NEGATIVE SPACE: What is Missing in Today’s Judaism
by Iris Adler
During the spring of my senior year of high school, my photography teacher invited our art class to a gallery. There were 50 pieces: all different sizes, shapes, colors and textures. Each had a subject and space around that subject.
One 8″x10″ shot grabbed my attention from where it hung a foot above eye level. The starkness of the snowy expanse covering 95% of the frame would normally bore most viewers, but the piece’s redemptive strength was tucked away in the lower right-hand corner. Three miniscule men stood ice fishing. I glanced to the left, noticing the bright blue ribbon dangling alongside the photo. Apparently someone else liked it, too.
Every art piece necessitates negative space. Gene Moore’s window dressing boom in the 1950s at Tiffany’s began with Moore de-cluttering the sparkling mass of jewelry, giving every piece its own display. Each piece could shine: the focal point of its own, spacious window. Revolutionary!
Negative space is an art term. It doesn’t mean the space is negative in the sense of being depressing or contributing “less than zero” (the mathematical definition). Negative space simply serves the purpose of allowing the true subject to stand out in strong contrast.
Negative space is the tool of definition. While the subject is the focal point of any art form, what is missing will often help the subject speak louder. For example, when beginning a new idea within an essay, hitting the return key a second time denotes a change better than using a transitional word or phrase. This allows the readers to ponder what they have just read.
But a piece of art, a person or a movement cannot be completely defined by what it is not. A blank palate or an unhewn stone is unfinished if no subject appears. Negative space must emphasize something already present.
Modern Jewish teaching, particularly in its cultural and sociological aspects, often defines itself by what it rejects: Jesus (Yeshua). Currently, in the mind of most Jews, the only qualification to call oneself a Jew—whether one follows Adonai, Buddha, or nothing—is to reject the possibility of Jesus for Jews.
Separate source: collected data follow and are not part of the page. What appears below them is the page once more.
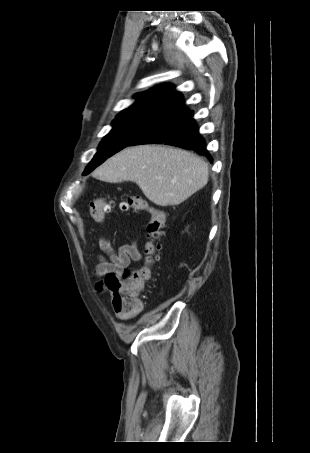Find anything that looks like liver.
<instances>
[{
	"label": "liver",
	"instance_id": "1",
	"mask_svg": "<svg viewBox=\"0 0 310 453\" xmlns=\"http://www.w3.org/2000/svg\"><path fill=\"white\" fill-rule=\"evenodd\" d=\"M109 183L133 181L159 206L179 205L208 182V164L194 154L160 145L128 147L94 170Z\"/></svg>",
	"mask_w": 310,
	"mask_h": 453
}]
</instances>
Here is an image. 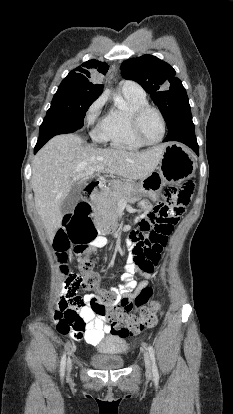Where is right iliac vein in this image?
<instances>
[{"label": "right iliac vein", "mask_w": 233, "mask_h": 414, "mask_svg": "<svg viewBox=\"0 0 233 414\" xmlns=\"http://www.w3.org/2000/svg\"><path fill=\"white\" fill-rule=\"evenodd\" d=\"M71 369H72V361H71V359H69L68 363H67V372H68V374L71 372Z\"/></svg>", "instance_id": "right-iliac-vein-1"}]
</instances>
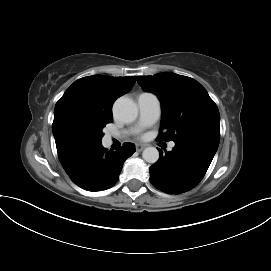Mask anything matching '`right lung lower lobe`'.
Instances as JSON below:
<instances>
[{
  "mask_svg": "<svg viewBox=\"0 0 271 271\" xmlns=\"http://www.w3.org/2000/svg\"><path fill=\"white\" fill-rule=\"evenodd\" d=\"M135 152L133 143H124L117 151H105L102 145L91 153L81 156L64 170L79 187L88 191L111 188L119 180L124 161Z\"/></svg>",
  "mask_w": 271,
  "mask_h": 271,
  "instance_id": "98d812e1",
  "label": "right lung lower lobe"
}]
</instances>
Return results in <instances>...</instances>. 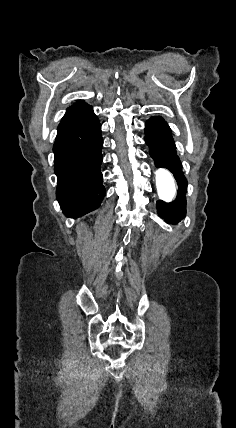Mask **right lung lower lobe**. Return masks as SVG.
<instances>
[{
  "label": "right lung lower lobe",
  "instance_id": "right-lung-lower-lobe-1",
  "mask_svg": "<svg viewBox=\"0 0 236 428\" xmlns=\"http://www.w3.org/2000/svg\"><path fill=\"white\" fill-rule=\"evenodd\" d=\"M102 145L101 125L92 107H69L53 147L56 198L67 217H81L101 204L105 194L100 171Z\"/></svg>",
  "mask_w": 236,
  "mask_h": 428
}]
</instances>
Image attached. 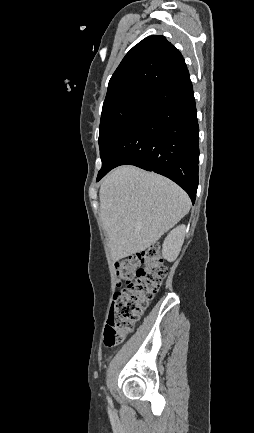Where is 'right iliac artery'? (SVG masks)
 Wrapping results in <instances>:
<instances>
[{
    "label": "right iliac artery",
    "instance_id": "1",
    "mask_svg": "<svg viewBox=\"0 0 254 433\" xmlns=\"http://www.w3.org/2000/svg\"><path fill=\"white\" fill-rule=\"evenodd\" d=\"M108 402H111V399L109 397H107Z\"/></svg>",
    "mask_w": 254,
    "mask_h": 433
}]
</instances>
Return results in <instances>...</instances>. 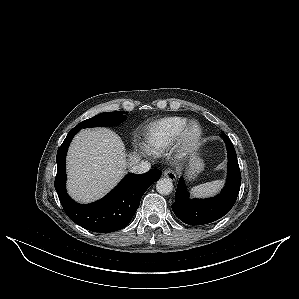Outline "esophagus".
<instances>
[{
  "label": "esophagus",
  "instance_id": "esophagus-1",
  "mask_svg": "<svg viewBox=\"0 0 299 299\" xmlns=\"http://www.w3.org/2000/svg\"><path fill=\"white\" fill-rule=\"evenodd\" d=\"M164 176L170 179L171 181H176L177 176L172 170H165Z\"/></svg>",
  "mask_w": 299,
  "mask_h": 299
}]
</instances>
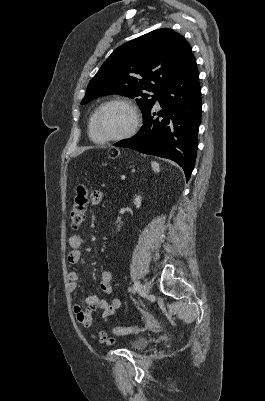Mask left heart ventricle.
<instances>
[{
	"label": "left heart ventricle",
	"instance_id": "obj_1",
	"mask_svg": "<svg viewBox=\"0 0 265 401\" xmlns=\"http://www.w3.org/2000/svg\"><path fill=\"white\" fill-rule=\"evenodd\" d=\"M132 114L124 105H110L97 117L94 136L103 140L121 134L131 123Z\"/></svg>",
	"mask_w": 265,
	"mask_h": 401
}]
</instances>
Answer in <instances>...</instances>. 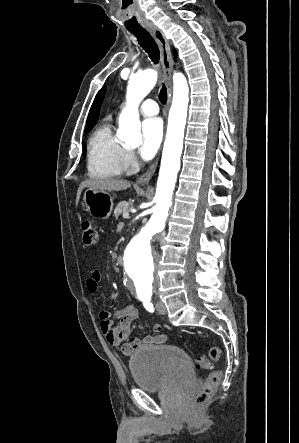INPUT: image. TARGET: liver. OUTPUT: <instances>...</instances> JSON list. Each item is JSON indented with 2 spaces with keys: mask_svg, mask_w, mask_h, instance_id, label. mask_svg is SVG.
Returning <instances> with one entry per match:
<instances>
[{
  "mask_svg": "<svg viewBox=\"0 0 299 443\" xmlns=\"http://www.w3.org/2000/svg\"><path fill=\"white\" fill-rule=\"evenodd\" d=\"M131 187V183L127 180L102 178L91 179L82 182L77 190L76 206L79 203L80 195L84 188H91L102 191H122Z\"/></svg>",
  "mask_w": 299,
  "mask_h": 443,
  "instance_id": "obj_1",
  "label": "liver"
}]
</instances>
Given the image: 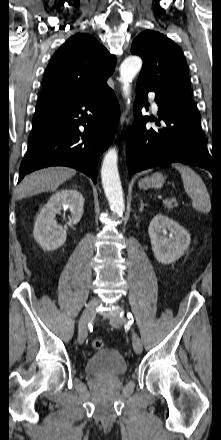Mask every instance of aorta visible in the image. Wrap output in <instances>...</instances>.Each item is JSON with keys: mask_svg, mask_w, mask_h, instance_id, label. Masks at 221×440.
Segmentation results:
<instances>
[{"mask_svg": "<svg viewBox=\"0 0 221 440\" xmlns=\"http://www.w3.org/2000/svg\"><path fill=\"white\" fill-rule=\"evenodd\" d=\"M142 67V60L139 56H129L120 65V82L125 98L129 100L131 82ZM117 149L111 148L105 154L101 167V179L104 192L109 205L114 213L121 216L125 209L123 190L118 173Z\"/></svg>", "mask_w": 221, "mask_h": 440, "instance_id": "762f6f07", "label": "aorta"}]
</instances>
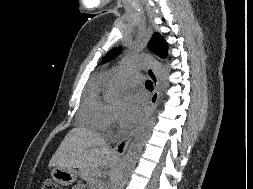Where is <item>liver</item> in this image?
Listing matches in <instances>:
<instances>
[{
  "label": "liver",
  "instance_id": "1",
  "mask_svg": "<svg viewBox=\"0 0 253 189\" xmlns=\"http://www.w3.org/2000/svg\"><path fill=\"white\" fill-rule=\"evenodd\" d=\"M115 156L95 132L81 127L67 133L52 156L49 167L79 168L91 189H99L101 168Z\"/></svg>",
  "mask_w": 253,
  "mask_h": 189
}]
</instances>
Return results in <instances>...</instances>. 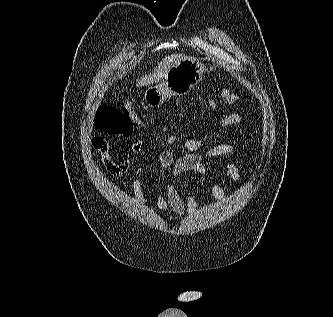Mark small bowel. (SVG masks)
Segmentation results:
<instances>
[{
	"label": "small bowel",
	"instance_id": "obj_1",
	"mask_svg": "<svg viewBox=\"0 0 333 317\" xmlns=\"http://www.w3.org/2000/svg\"><path fill=\"white\" fill-rule=\"evenodd\" d=\"M243 122V118L239 113L232 112L223 116L217 125L218 130L227 127L237 126ZM92 146L99 153L101 161L108 172L113 175H123L129 169V160H114L110 155V145L102 136H95L91 140ZM205 142L202 139L187 138L184 141V146L187 153L178 159H175L169 150H162L158 155V163L161 171H171L173 179L182 174H198L205 178L209 183L211 194L217 202H222L224 199V190L210 175L208 168L204 163V155L201 152ZM143 143L134 141L129 148L131 153H139L142 150ZM239 154L237 146L229 143H221L210 146L205 155L209 158L220 159L224 170L228 177L235 183H239L241 175L238 167L225 160L226 157ZM147 170L146 166H139L134 170L131 178L132 188L135 197L138 201H144L143 189L140 177ZM174 180L167 186L166 191H157V206L163 214L172 212L177 216L184 214L193 215L197 210L196 197L192 192H188L183 197L175 186Z\"/></svg>",
	"mask_w": 333,
	"mask_h": 317
}]
</instances>
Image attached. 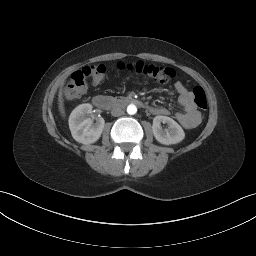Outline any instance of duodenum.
Listing matches in <instances>:
<instances>
[{"label": "duodenum", "instance_id": "duodenum-1", "mask_svg": "<svg viewBox=\"0 0 256 256\" xmlns=\"http://www.w3.org/2000/svg\"><path fill=\"white\" fill-rule=\"evenodd\" d=\"M115 103H118L121 105H128V104L142 105V102L139 99H136L133 97H127L117 101H114L104 95H96L93 97V104L96 107L101 109H109L112 106H114Z\"/></svg>", "mask_w": 256, "mask_h": 256}]
</instances>
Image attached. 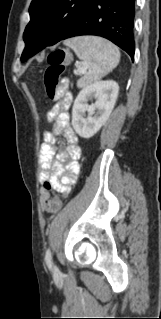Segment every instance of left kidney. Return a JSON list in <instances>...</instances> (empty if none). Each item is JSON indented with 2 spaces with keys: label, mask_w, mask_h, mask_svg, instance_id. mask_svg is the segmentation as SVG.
Wrapping results in <instances>:
<instances>
[{
  "label": "left kidney",
  "mask_w": 161,
  "mask_h": 319,
  "mask_svg": "<svg viewBox=\"0 0 161 319\" xmlns=\"http://www.w3.org/2000/svg\"><path fill=\"white\" fill-rule=\"evenodd\" d=\"M118 92V84L107 80L95 82L78 94L72 109V125L79 136L87 139L100 130L114 108ZM89 98H95V103L88 105Z\"/></svg>",
  "instance_id": "left-kidney-1"
}]
</instances>
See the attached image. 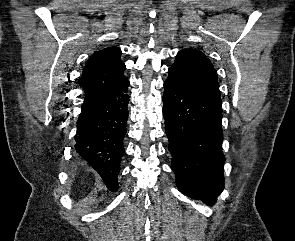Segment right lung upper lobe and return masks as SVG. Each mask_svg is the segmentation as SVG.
<instances>
[{"mask_svg": "<svg viewBox=\"0 0 295 241\" xmlns=\"http://www.w3.org/2000/svg\"><path fill=\"white\" fill-rule=\"evenodd\" d=\"M120 54L119 48L108 47L95 52L89 58L81 81L85 95L119 86L127 80L123 75L126 67Z\"/></svg>", "mask_w": 295, "mask_h": 241, "instance_id": "right-lung-upper-lobe-1", "label": "right lung upper lobe"}]
</instances>
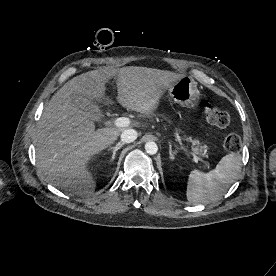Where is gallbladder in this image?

But if everyone who is descended from Abraham, Isaac, and Jacob (a biblical definition) is a Jew—including atheists, for example—how is a Jewish believer in Jesus not a Jew? Why should belief in Jesus be the disqualifier?
The Jewish people were established by God. God chose Abraham, the father of a seemingly small and insignificant people, to glorify himself. The Jewish people would ultimately bring the Messiah, salvation, to the world. As a Jew who does believe in Jesus, let me paint you a picture of how Jesus fits into the frame.
We were given the Torah—God’s good and perfect law. Because of our lack of holiness, being human, we were unable to keep that law. We needed a Messiah, a means of connection with God. The sacrificial system was temporarily instated with a high priest as mediator, a placeholder for the one who would eternally unify the Jewish people, and everyone else, with God.
Even the high priest made atonement for himself before sacrificing a second animal for the people. The shedding of blood, a substitutionary measure for wrongdoing, was necessary to seal the gap between us and God. That scarlet life force ran into the hollows around the altar, a picture of filling our empty, incomplete hearts. We were covered temporarily, whiter than the snow in my favorite photograph.
But God’s requirement for reconciliation did not change when the temple was removed from the picture in 70 A.D. Jesus’ death and resurrection 40 years prior took the place of the sacrificial system. To compensate, an over-crowding of Jewish subject matter sprang up—suffocating the pre-existing laws by embellishment and addition. These new rules became a tangle of form and line without definition, often without biblical context. In Conversion to Judaism: A History and Analysis, Bernard Bamberger reflects on this predicament, “We have an abundance of Jews without Judaism.”1
But which Judaism? The modern, rule-bound version, or the biblical, Messiah-based version?
The Messiah, Yeshua, our eternal high priest, came to fulfill the law (Matthew 5:17), not to add more regulations. Yeshua came as an eternal solution for our sin, whereas animal sacrifice was temporary. Only he can fill the void in our hearts that defines us as incomplete. The Jewish Scriptures (Tanakh) point to Yeshua; the New Testament then becomes that imperative corner-detail on the canvas of Tanakh.
Many Jews today do not follow the Jewish Scriptures or the Jewish religion. Judaism is not synonymous with being Jewish. Modern Judaism lacks Jesus; Jewish people don’t have to.
It’s funny how my favorite photograph and my belief in Yeshua as Messiah have two commonalities: strong subject matter, and of course, negative space. In art, technically there is always something present in negative space, but it is secondary—often out-of-focus—to complement the actual subject. If we put Judaism on a canvas, the cultural, rabbinic, and sacrificial backdrop would fill the canvas, but in the corner, in stark relief, would be the biblical fulfillment of our faith: the Messiah Yeshua, who really ought to be the focal point.